Por eso me asombró que, detenido Revueltas, Raúl le diera tanto valor a la defensa leída por Pepe ante el juez. En resumen, Pepe se hacía responsable de todo el 68. Y Raúl encontraba un extremo valor civil en echarse sobre los hombros la responsabilidad completa. Pasó a ser un admirador de Revueltas.
Yo no pensé lo mismo. Pero no lo dije en minoría abrumadora. Lo digo ahora: fue un acto de supremo narcisismo y vanagloria: Sí, señor juez, fíjese que todo ese gigantesco desmadre lo hice yo solito…

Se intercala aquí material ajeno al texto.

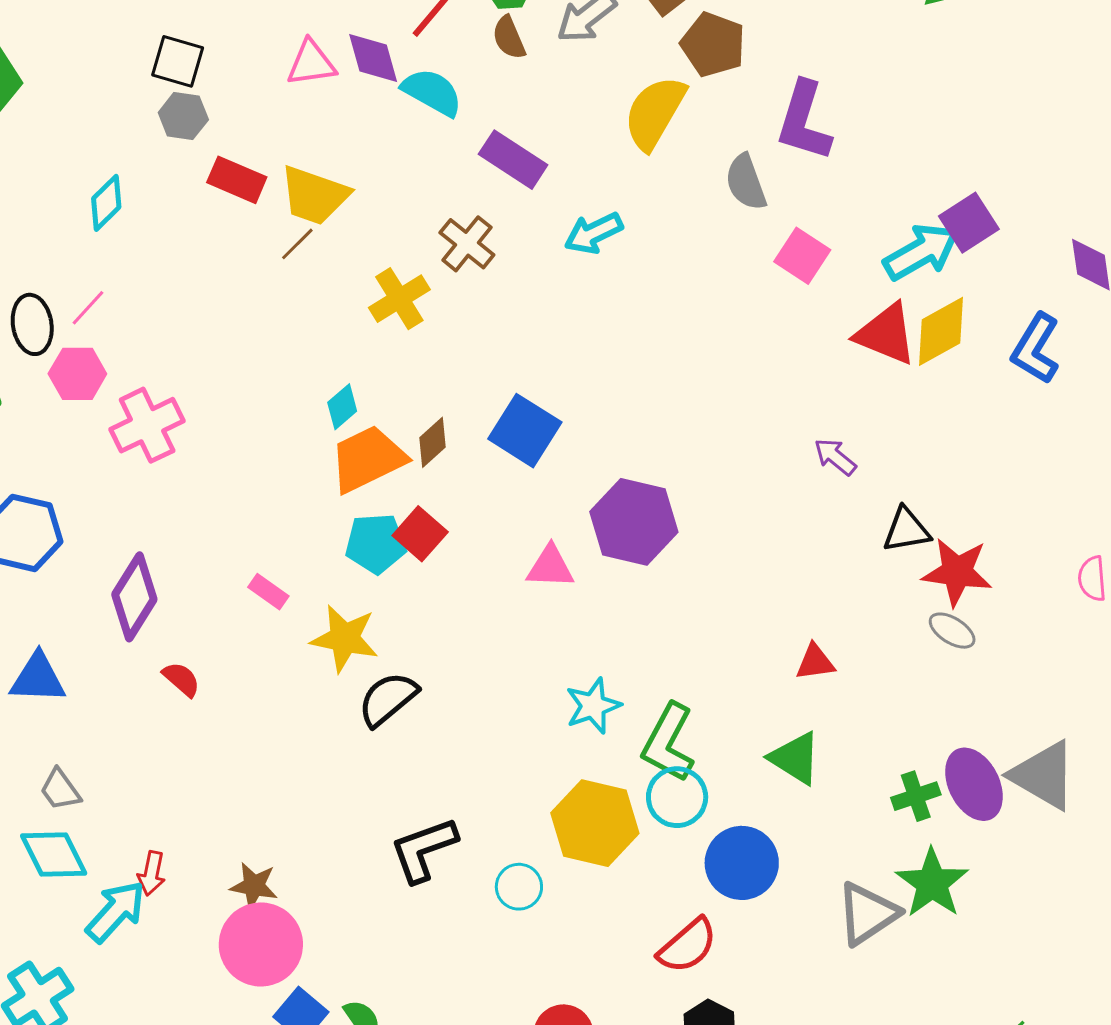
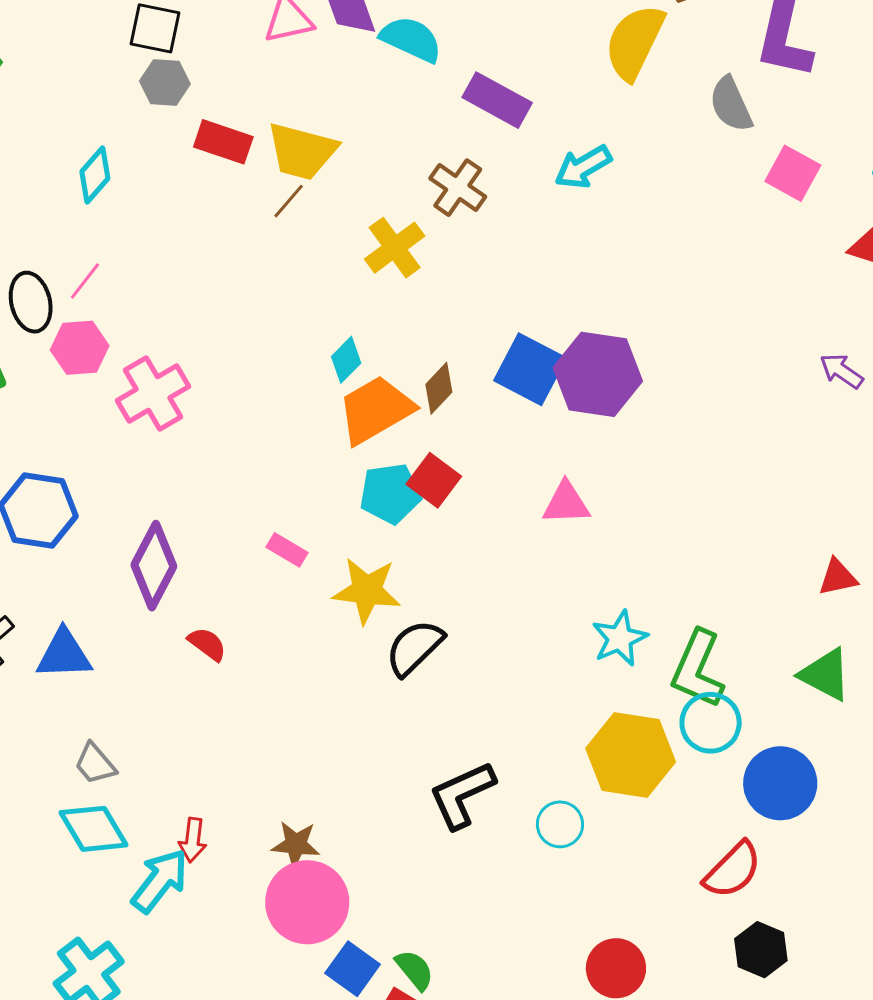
purple hexagon: (634, 522) -> (598, 374), moved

Murió de cirrosis hepática en Nutrición y asistí a su funeral en abril de 1976. Ya en el Panteón Francés nos dijeron que había llegado el secretario de Educación, Víctor Bravo Ahuja. Me parecía el mínimo homenaje un discurso de la SEP si no lo habían velado en Bellas Artes. Pero Martín Dosal saltó sobre el montículo de tierra junto a la tumba y le negó la palabra con un largo y enfebrecido discurso lleno de todos los lugares comunes.
La cuenta en Nutrición, con cuarto privado, debió ser de muchos miles de pesos. Revueltas no los tenía. Martín Dosal tampoco. ¿Quién pagó, Martín?
Su obra:
Me gustan mucho sus cuentos. Las novelas no, porque son negro sobre negro, sordidez en primer plano contra sordidez de fondo. Su “teoría de la novela” está en la carta que me envió, de la crujía M a la C, luego de leer el manuscrito de Los días y los años. Debo de habérselo llevado por abril de 1970, que fue cuando Elena Poniatowska sacó de Lecumberri otra copia y la ofreció a ERA. Yo había comenzado esa crónica para un proyecto con Raúl Álvarez y Gilberto Guevara: me tocaba la narración, a ellos el análisis político. Nunca lo hicieron, así que añadí el tiempo de cárcel y publiqué la primera crónica del 68. Mis originales, sin firma, los conservó Raúl. En noviembre de 1970 me llegó la respuesta de Pepe. Es muy buena como largo ensayo sobre novela, en abstracto.